This is a partial preorder on geometric figures, considered as sets of points in the Euclidean plane. The order gives rise to a corresponding strict order notion $A<B$, which holds when from $B$ we may construct $A$ but not conversely. That is, $$A<B\qquad\text{ if and only if }\qquad A\leq B\quad\text{ and }\quad B\not\leq A.$$

Question. Is the hierarchy of relative geometric constructibility a dense order? That is, if $A<B$ for figures in the plane, is there a figure $C$ such that $A<C<B$?

I would also be interested to know whether the answer depends on considering only finite sets of points or infinite sets.

[Update. The main question is now answered by the maximality argument of Pace Nielsen below, but remains open in the case of finite figures. That is, if $A$ and $B$ are finite geometric figures with $A<B$, must there be some figure $C$ strictly between?]

Let me make a few observations. First, relative constructibility is symmetric on line segments. That is, if a line segment $AB$ is constructible from $CD$, then $CD$ is constructible from $AB$. Thus, the relation of relative constructibility on line segments is an equivalence relation, with no occurences of the strict order. The argument is given on my blog post. For this reason, there will be no counterexamples to density using segments only.

The symmetry claim is not true, however, for triangles. For example, from a unit length and $\sqrt[3]{2}$, we can construct a unit isosceles right triangle, but from such a triangle, we cannot construct the length $\sqrt[3]{2}$. This instance is also discussed on my blog post.
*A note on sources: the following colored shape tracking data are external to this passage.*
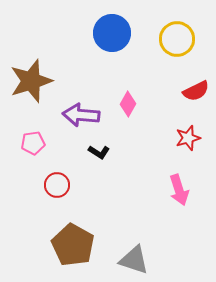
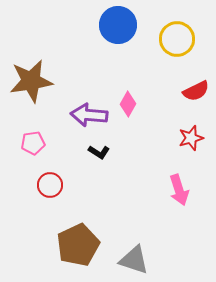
blue circle: moved 6 px right, 8 px up
brown star: rotated 9 degrees clockwise
purple arrow: moved 8 px right
red star: moved 3 px right
red circle: moved 7 px left
brown pentagon: moved 5 px right; rotated 18 degrees clockwise
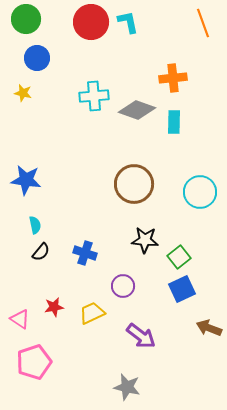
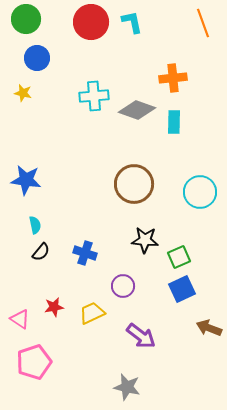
cyan L-shape: moved 4 px right
green square: rotated 15 degrees clockwise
Since this case has the feeling of being perhaps a minimal extension, it might be considered as a natural candidate counterexample, and several people (including David Madore and Nikolay Nikolov) have proposed various arguments that make definite progress. But the matter is currently still open.

A constructively closed set $S$ of points in the plane is determined by any two of them and the set of points on the corresponding line $\ell$. The reason is that if point $p\in S$, then the distances between $p$ and two points on $S\cap\ell$ will be a distance witnessed on $S\cap\ell$, and so we can construct $p$ via circles from points on $S\cap\ell$.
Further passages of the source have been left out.